I have been avoiding keeping up-to-date with the Irish national accounts over the last several years for reasons that I documented in this blog post – Ireland – not as rosy as the official story might suggest (January 2, 2018). Ireland has been held out as the poster nation for the Eurozone boosters because of its seemingly ‘impressive’ growth performance after entry into the common currency and its resilience after the Global Financial Crisis. During the GFC, I wrote a series of blog posts (see below) that delved into reality of the Irish situation and we learned that the so-called ‘Celtic Tiger’ growth miracle was an illusion and was driven by major US corporations evading US tax liabilities by exploiting massive tax breaks supplied to them by the Irish government. Since then the ‘smoke and mirrors’ have become even more obvious as the Irish national accounts recorded massive increases in business investment all due to fudges in the way several large corporations recorded their tax affairs. I decided recently to see where this was at given the European Commission is still claiming that growth. What I found was that the distortions in the Irish data are influencing the outcomes reported for the European Union as a whole and things are definitely not as robust as the official figures demonstrate.

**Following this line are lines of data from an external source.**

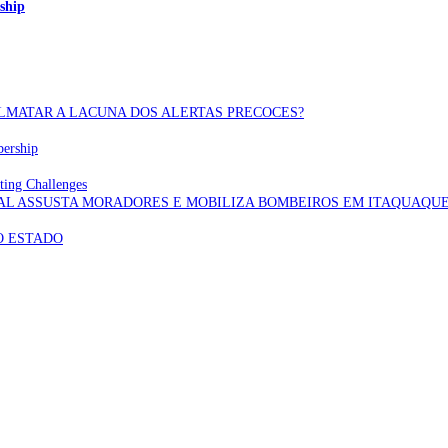
ship
OLMATAR A LACUNA DOS ALERTAS PRECOCES?
bership
ting Challenges
AL ASSUSTA MORADORES E MOBILIZA BOMBEIROS EM ITAQUAQU
O ESTADO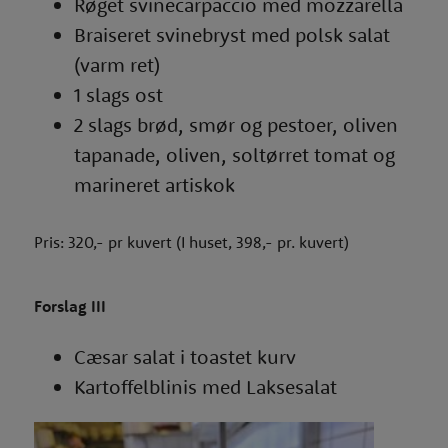
Røget svinecarpaccio med mozzarella
Braiseret svinebryst med polsk salat
(varm ret)
1 slags ost
2 slags brød, smør og pestoer, oliven
tapanade, oliven, soltørret tomat og
marineret artiskok
Pris: 320,- pr kuvert (I huset, 398,- pr. kuvert)
Forslag III
Cæsar salat i toastet kurv
Kartoffelblinis med Laksesalat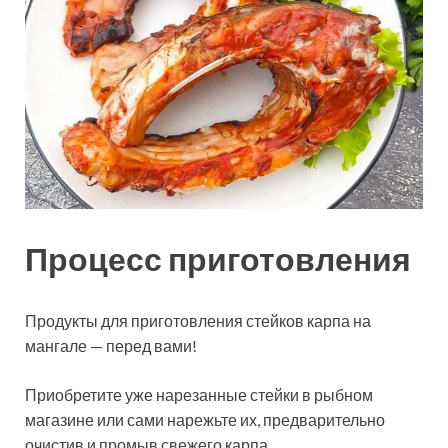
Процесс приготовления
Продукты для приготовления стейков карпа на
мангале — перед вами!
Приобретите уже нарезанные стейки в рыбном
магазине или сами нарежьте их, предварительно
очистив и промыв свежего карпа.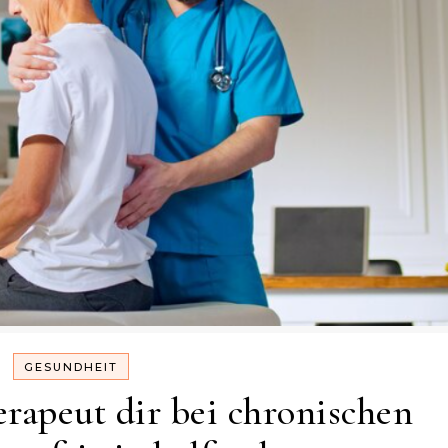
GESUNDHEIT
rapeut dir bei chronischen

A brief Irish crisis and post-crisis history via my blog
The following blogs tracked the Irish experience since the onset of the crisis:
1. The sick Celtic Tiger getting sicker (May 24, 2010) – Ireland imposed fiscal austerity early under pressure from the IMF and the Eurogroup. Its banking system basically collapsed and its economy continued to nose-dive with net emigration rates (particularly among the education and 25-34 years old rose significantly). Further, we learned that the so-called “Celtic Tiger” growth miracle was an illusion and was driven by major US corporations evading US tax liabilities by exploiting massive tax breaks supplied to them by the Irish government.
2. The Celtic Tiger is not a good example (July 10, 2010) – while Ireland was the first nation to really embrace fiscal austerity any early growth that followed was driven largely by the growth in the US economy through trade linkages. Exports were growing but the growth dividend was largely expatriated to foreigners as rising income. Domestic demand continued to contract.
3. How’s poor old Ireland, and how does she stand? (December 19, 2011) – by 2011 there was some growth mostly driven by a fall in Net Financial Income flows while the domestic economy was still declining and unemployment rising further.
4. Oh Ireland, if only you were growing (May 4, 2012) – Ireland was still going backwards and its people were becoming poorer. While GDP was showing the slightest signs of growth, the local residents in Ireland went backwards over 2011 because what growth there was was expropriated by foreigners.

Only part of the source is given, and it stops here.